銀は金曜の欧州時間に1オンス=73.70ドル近辺で取引され、20日指数平滑移動平均線(EMA:直近の価格をより重視して平均を取る移動平均)を下回ったまま、米連邦準備制度理事会(FRB)高官によるブラックアウト(会合前後の発言自粛)明けの講演を待つ展開となった。FRBは水曜、政策金利を3.50%~3.75%で据え置いた。パウエル議長は4人が反対票を投じ、うち3人は金融緩和に傾く姿勢からの転換を主張したと述べた。

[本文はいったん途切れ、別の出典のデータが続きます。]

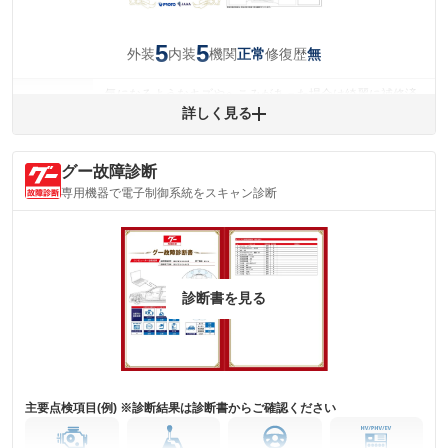
5
5
外装
内装
機関
修復歴
正常
無
気になるようなキズやへこみがあった場合は綺麗に補修済
みですが、 小さなキズやヘコミが残っている場合もありま
詳しく見る
外装
す。
(車両外装)
キズ・へこみについて問い合わせる
グー故障診断
内装
気になる汚れ等がない綺麗な室内を保っています。
専用機器で電子制御系統をスキャン診断
(内装状態)
主要機関に不具合はありません。
機関
詳細は鑑定書をご確認ください。
修復歴
診断書を見る
※グー鑑定は保証サービスではございません。購入時は必ず現車をご確認
下さい。
※実際にお渡しするコンディションチェックシートにつきましては、形式
および表示項目が異なる場合がございます。
※グー鑑定の評価はあくまでも記載している鑑定日の鑑定結果となりま
す。車両情報等の詳細は各販売店へお問い合わせ下さい。
主要点検項目(例) ※診断結果は診断書からご確認ください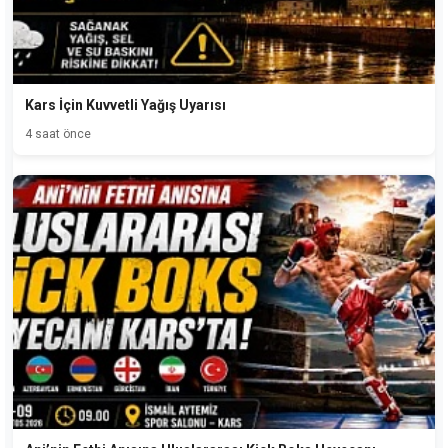
Kars İçin Kuvvetli Yağış Uyarısı
4 saat önce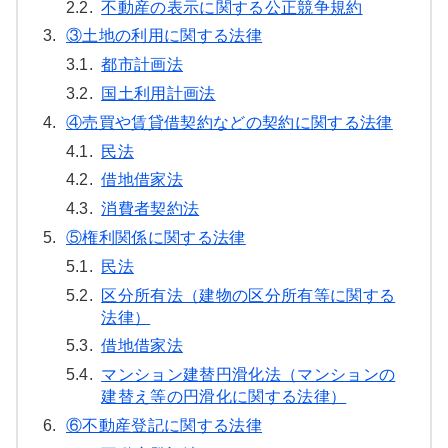
2.2.
不動産の表示に関する公正競争規約
3.
③土地の利用に関する法律
3.1.
都市計画法
3.2.
国土利用計画法
4.
④売買や賃貸借契約などの契約に関する法律
4.1.
民法
4.2.
借地借家法
4.3.
消費者契約法
5.
⑤権利関係に関する法律
5.1.
民法
5.2.
区分所有法（建物の区分所有等に関する
法律）
5.3.
借地借家法
5.4.
マンション建替円滑化法（マンションの
建替え等の円滑化に関する法律）
6.
⑥不動産登記に関する法律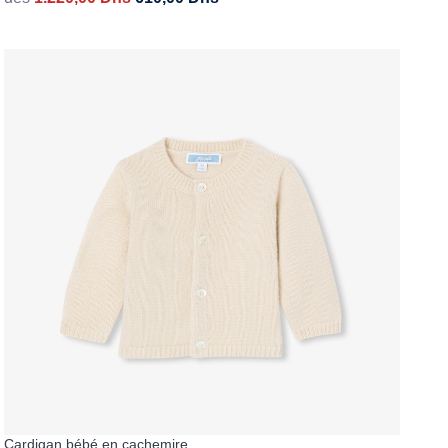
Cardigan bébé en cachemire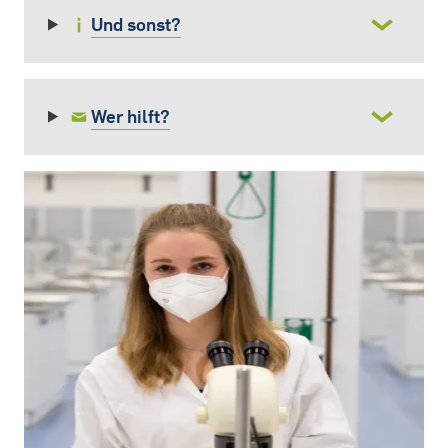
Und sonst?
Wer hilft?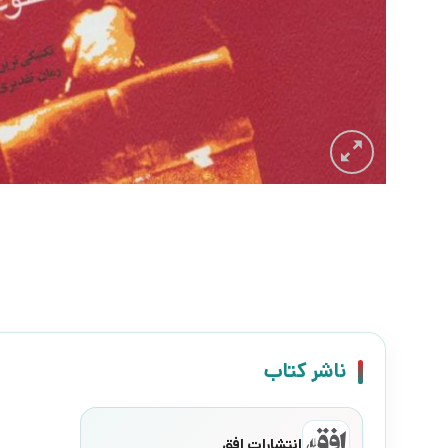
ناشر کتاب
انتشارات افق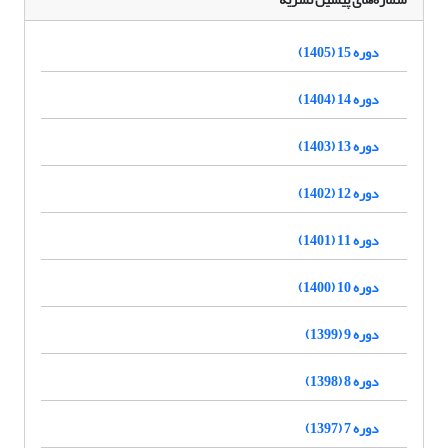
دوره 15 (1405)
دوره 14 (1404)
دوره 13 (1403)
دوره 12 (1402)
دوره 11 (1401)
دوره 10 (1400)
دوره 9 (1399)
دوره 8 (1398)
دوره 7 (1397)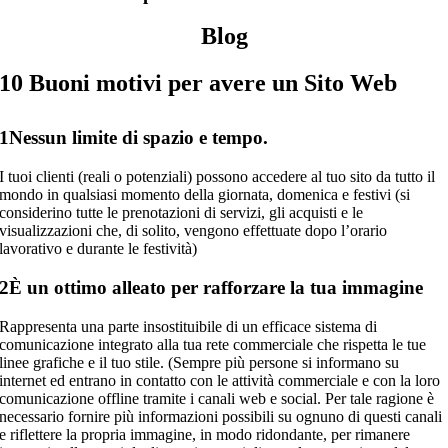
Blog
10 Buoni motivi per avere un Sito Web
1
Nessun limite di spazio e tempo.
I tuoi clienti (reali o potenziali) possono accedere al tuo sito da tutto il
mondo in qualsiasi momento della giornata, domenica e festivi (si
considerino tutte le prenotazioni di servizi, gli acquisti e le
visualizzazioni che, di solito, vengono effettuate dopo l’orario
lavorativo e durante le festività)
2
È un ottimo alleato per rafforzare la tua immagine
Rappresenta una parte insostituibile di un efficace sistema di
comunicazione integrato alla tua rete commerciale che rispetta le tue
linee grafiche e il tuo stile. (Sempre più persone si informano su
internet ed entrano in contatto con le attività commerciale e con la loro
comunicazione offline tramite i canali web e social. Per tale ragione è
necessario fornire più informazioni possibili su ognuno di questi canali
e riflettere la propria immagine, in modo ridondante, per rimanere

CMEのFedWatch(先物価格から市場の利上げ・利下げ確率を推計する指標)では、年末まで金利が現水準にとどまるとの見方が優勢だ。金利が高止まりすると、利息を生まない(インカムが得られない)資産である銀は上値が重くなりやすい。
原油価格とインフレ圧力
原油は上昇し、WTIは0.5%高の103ドル超となった。世界のエネルギー供給の約2割が通過するホルムズ海峡の長期閉鎖が背景にある。エネルギー価格の上昇はインフレ期待を押し上げ、金融緩和の余地を狭めるため、銀に下押し圧力となり得る。

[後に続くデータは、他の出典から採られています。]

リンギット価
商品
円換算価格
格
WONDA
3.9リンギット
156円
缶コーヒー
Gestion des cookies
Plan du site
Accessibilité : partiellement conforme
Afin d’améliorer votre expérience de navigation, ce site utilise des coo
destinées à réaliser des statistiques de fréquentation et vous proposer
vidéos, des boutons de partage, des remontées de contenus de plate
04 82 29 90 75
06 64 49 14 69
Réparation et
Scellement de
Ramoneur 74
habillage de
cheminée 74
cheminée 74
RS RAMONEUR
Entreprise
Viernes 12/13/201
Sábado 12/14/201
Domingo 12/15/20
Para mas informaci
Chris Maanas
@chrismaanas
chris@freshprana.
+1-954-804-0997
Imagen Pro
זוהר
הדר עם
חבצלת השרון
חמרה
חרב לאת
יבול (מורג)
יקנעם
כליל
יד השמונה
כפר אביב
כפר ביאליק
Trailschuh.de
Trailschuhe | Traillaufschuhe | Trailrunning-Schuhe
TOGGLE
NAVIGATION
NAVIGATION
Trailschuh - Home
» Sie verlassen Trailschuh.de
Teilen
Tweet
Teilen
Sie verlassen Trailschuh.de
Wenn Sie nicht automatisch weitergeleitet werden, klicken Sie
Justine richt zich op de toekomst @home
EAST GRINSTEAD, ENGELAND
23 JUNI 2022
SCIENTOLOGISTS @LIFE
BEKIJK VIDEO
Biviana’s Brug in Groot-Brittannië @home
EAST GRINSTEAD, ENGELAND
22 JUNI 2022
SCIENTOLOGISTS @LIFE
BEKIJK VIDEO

テクニカル面では、XAG/USD(銀の対米ドル相場)は73.70ドル近辺で、20期間EMAの75.38ドルを下回る。RSI(相対力指数:買われ過ぎ・売られ過ぎを示す指標)は44.48。上値抵抗線(レジスタンス)は75.38ドル、上には80.00ドルが意識される。下値支持線(サポート)は70.86ドルと68.28ドル。